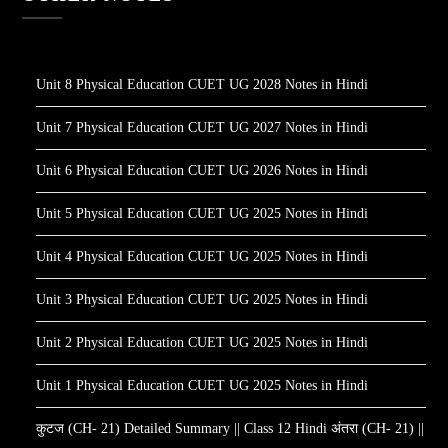
Unit 8 Physical Education CUET UG 2028 Notes in Hindi
Unit 7 Physical Education CUET UG 2027 Notes in Hindi
Unit 6 Physical Education CUET UG 2026 Notes in Hindi
Unit 5 Physical Education CUET UG 2025 Notes in Hindi
Unit 4 Physical Education CUET UG 2025 Notes in Hindi
Unit 3 Physical Education CUET UG 2025 Notes in Hindi
Unit 2 Physical Education CUET UG 2025 Notes in Hindi
Unit 1 Physical Education CUET UG 2025 Notes in Hindi
कुटज (CH- 21) Detailed Summary || Class 12 Hindi अंतरा (CH- 21) ||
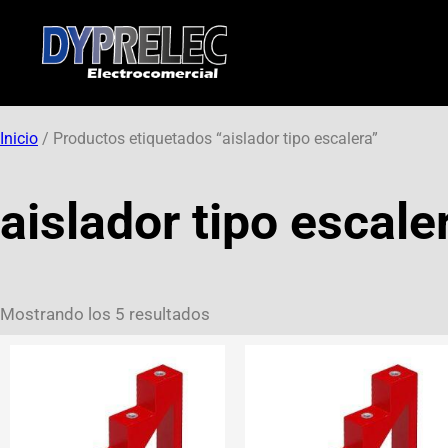
Inicio
/ Productos etiquetados “aislador tipo escalera”
aislador tipo escale
Mostrando los 5 resultados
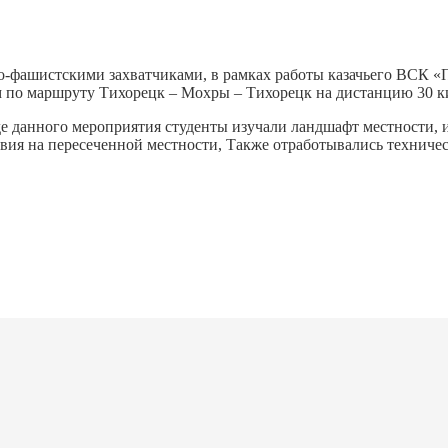
о-фашистскими захватчиками, в рамках работы казачьего ВСК «П
 по маршруту Тихорецк – Мохры – Тихорецк на дистанцию 30 к
де данного мероприятия студенты изучали ландшафт местности,
вия на пересеченной местности, Также отработывались техниче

========================

### WORK REQUEST:
From where "де данного мероприятия" appears to the last line of the listing above, please write out every line exactly; leave out the rest.

### SOLUTION TO THIS PROBLEM:
де данного мероприятия студенты изучали ландшафт местности,
вия на пересеченной местности, Также отработывались техниче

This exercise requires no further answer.